A modern Wi-Fi 6E router
- After that, pick a cipher on the WPA Cipher drop-down menu for the selected security mode.
- Lastly, add the network password in the WPA password field.
Please note that the SSID name will appear in site survey results, and it’s unnecessary to make it unique if used with a Basic SSID (BSSID).
Add a network identifier in the BSSID field if you want a unique name.
Additional IBR1700, R1900, and IBR900 Roaming/WAN or Wireless Scan Configuration
While still logged into the NetCloud manager, go to the router setup pages, then the networking tab.
- Firstly, click Wi-Fi as WAN or client, then go to the wireless scan settings.
- Then set the scan interval slider to five seconds minimum
- Finally, enable “Scan While Connected,” then save the settings
An outdoor Wi-Fi access point
What if the Wireless Access Point Has Hidden SSIDs
With IBR1700 and IBR900 routers running NetCloud OS 7.0.60 or later, use these steps to connect to hidden networks.
- Set the wireless access point to a 20MHz channel width
- You can use U-NII 1 channels. But they are only available in specific countries. DFS (Dynamic Frequency Selection) or U-NII 2 channels are only usable without hidden SSIDs and require AP or radio polling. But U-NII 3 channels give the highest transmission power and results.
- Apply the configuration steps listed above, then ensure you check the boxes for “Connecting to hidden SSID” and “Wi-Fi as WAN/Client Roaming” in the profile section.
A ceiling access point
Troubleshooting Typical Issues
If the interface does not connect or you experience issues adding the “Wi-Fi as WAN” interface, ensure the WPA password and authentication mode match those of the external Wi-Fi network.
Also, disable security features on the access point to eliminate the complicated process of the dedicated router providing a password to connect.

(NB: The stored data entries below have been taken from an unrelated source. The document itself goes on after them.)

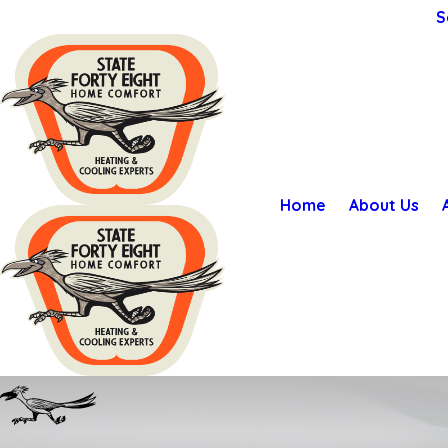
S
Home
About Us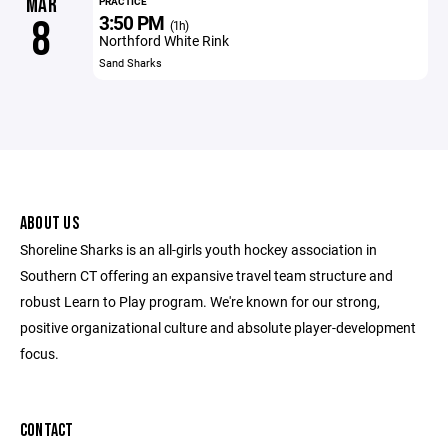
MAR
PRACTICE
3:50 PM
8
(1h)
Northford White Rink
Sand Sharks
ABOUT US
Shoreline Sharks is an all-girls youth hockey association in
Southern CT offering an expansive travel team structure and
robust Learn to Play program. We're known for our strong,
positive organizational culture and absolute player-development
focus.
CONTACT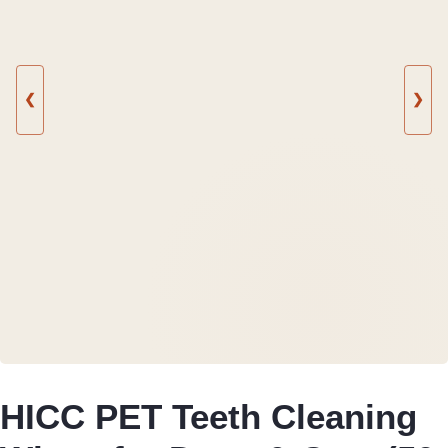
❮
❯
HICC PET Teeth Cleaning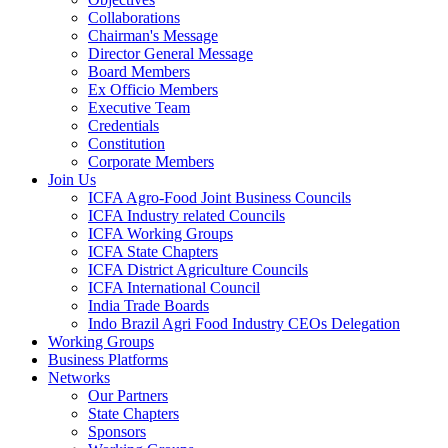
Collaborations
Chairman's Message
Director General Message
Board Members
Ex Officio Members
Executive Team
Credentials
Constitution
Corporate Members
Join Us
ICFA Agro-Food Joint Business Councils
ICFA Industry related Councils
ICFA Working Groups
ICFA State Chapters
ICFA District Agriculture Councils
ICFA International Council
India Trade Boards
Indo Brazil Agri Food Industry CEOs Delegation
Working Groups
Business Platforms
Networks
Our Partners
State Chapters
Sponsors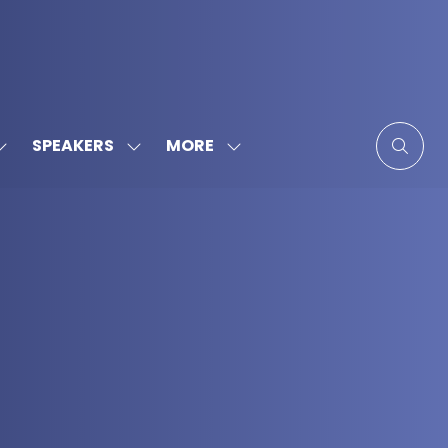
MORE
SPEAKERS
SHOW
SHOW
SHOW
SUBMENU
SUBMENU
MORE
FOR:
FOR:
MENU
SPONSORS
SPEAKERS
ITEMS
&
PARTNERS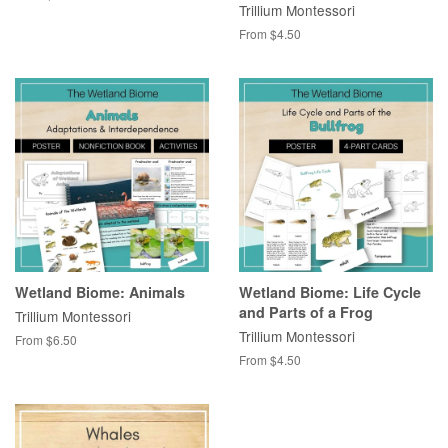
Trillium Montessori
From $4.50
Wetland Biome: Animals
Wetland Biome: Life Cycle
and Parts of a Frog
Trillium Montessori
Trillium Montessori
From $6.50
From $4.50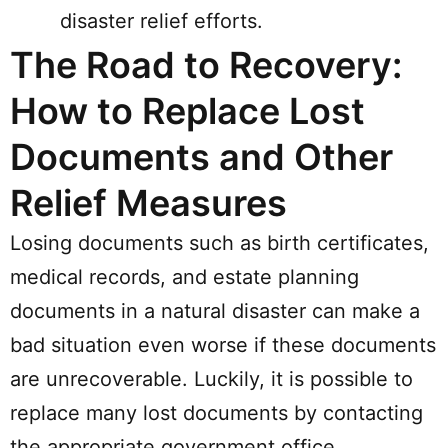
disaster relief efforts.
The Road to Recovery:
How to Replace Lost
Documents and Other
Relief Measures
Losing documents such as birth certificates,
medical records, and estate planning
documents in a natural disaster can make a
bad situation even worse if these documents
are unrecoverable. Luckily, it is possible to
replace many lost documents by contacting
the appropriate government office.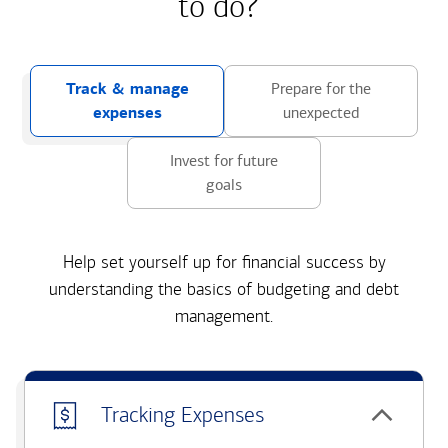
to do?
Track & manage
Prepare for the
expenses
unexpected
Invest for future
goals
Help set yourself up for financial success by
understanding the basics of budgeting and debt
management.
Tracking Expenses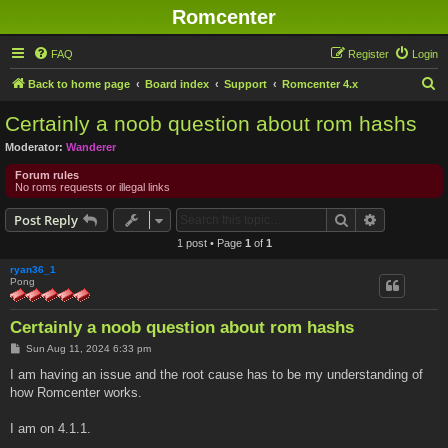
Romcenter
FAQ
Register
Login
S
Back to home page
Board index
Support
Romcenter 4.x
e
Certainly a noob question about rom hashs
a
Moderator:
Wanderer
r
Forum rules
c
No roms requests or illegal links
h
Search
Advanced s
Post Reply
1 post • Page
1
of
1
ryan36_1
Pong
Certainly a noob question about rom hashs
P
Sun Aug 11, 2024 6:33 pm
o
s
I am having an issue and the root cause has to be my understanding of
t
how Romcenter works.
I am on 4.1.1.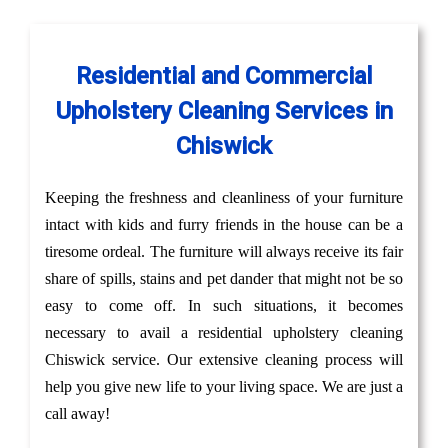
Residential and Commercial
Upholstery Cleaning Services in
Chiswick
Keeping the freshness and cleanliness of your furniture
intact with kids and furry friends in the house can be a
tiresome ordeal. The furniture will always receive its fair
share of spills, stains and pet dander that might not be so
easy to come off. In such situations, it becomes
necessary to avail a residential upholstery cleaning
Chiswick service. Our extensive cleaning process will
help you give new life to your living space. We are just a
call away!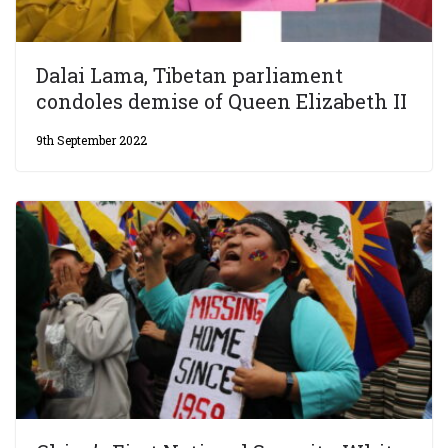
Dalai Lama, Tibetan parliament
condoles demise of Queen Elizabeth II
9th September 2022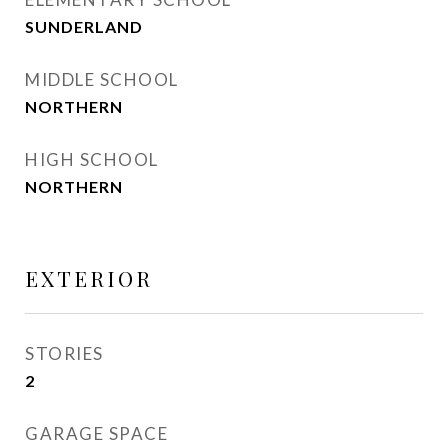
SUNDERLAND
MIDDLE SCHOOL
NORTHERN
HIGH SCHOOL
NORTHERN
EXTERIOR
STORIES
2
GARAGE SPACE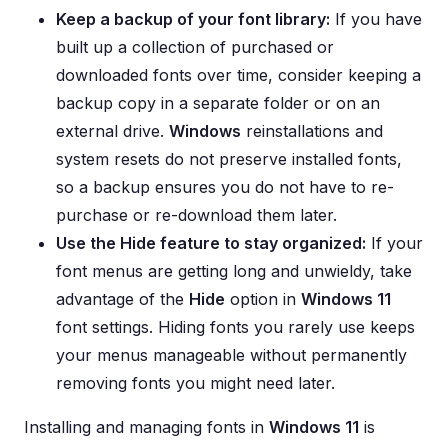
Keep a backup of your font library:
If you have
built up a collection of purchased or
downloaded fonts over time, consider keeping a
backup copy in a separate folder or on an
external drive.
Windows
reinstallations and
system resets do not preserve installed fonts,
so a backup ensures you do not have to re-
purchase or re-download them later.
Use the Hide feature to stay organized:
If your
font menus are getting long and unwieldy, take
advantage of the
Hide
option in
Windows 11
font settings. Hiding fonts you rarely use keeps
your menus manageable without permanently
removing fonts you might need later.
Installing and managing fonts in
Windows 11
is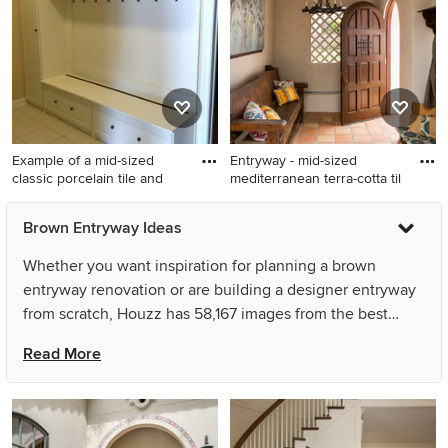
in Other with brown walls
walls
Example of a mid-sized
Entryway - mid-sized
classic porcelain tile and
mediterranean terra-cotta til
Example of a mid-sized
Entryway - mid-sized
Brown Entryway Ideas
classic porcelain tile and
mediterranean terra-cotta tile
white floor mudroom design
entryway idea in Los Angeles
Whether you want inspiration for planning a brown
in Indianapolis with beige
with beige walls and a dark
entryway renovation or are building a designer entryway
walls
wood front door
from scratch, Houzz has 58,167 images from the best
designers, decorators, and architects in the country,
Read More
including Cascade West Development and Joy Design +
Build. Look through entryway pictures in different colors
and styles and when you find a brown entryway design
that inspires you, save it to an Ideabook or contact the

And try changing the access point’s security settings if the Cradlepoint device links to an unsecured wireless connection source.
But if the dedicated router fails to connect to the external Wi-Fi network while the wireless signal has no security settings, use these steps to troubleshoot.
A wireless AC router
- Upgrade the router to run the latest OS.
- Ensure there is no IP conflict between the external device (access point) and the Cradlepoint router.
- Disable the access point’s additional security features, such as MAC address filtering or browser splash page. Alternatively, you can implement exceptions to allow the router to connect. Contact the network’s administrator to change the allowlist or exceptions. But your Cradlepoint router should have a NetCloud essentials license to access networks with enterprise-level security.
Besides acting as a failsafe, Wi-Fi as WAN has multiple benefits.
So it is worth buying a router with this setting and activating it if you live or work in an area with a public outdoor hotspot.
And as you can see above, configuring your router to activate this mode is not difficult.
The steps might differ slightly depending on the device, but the procedure above can act as a guide.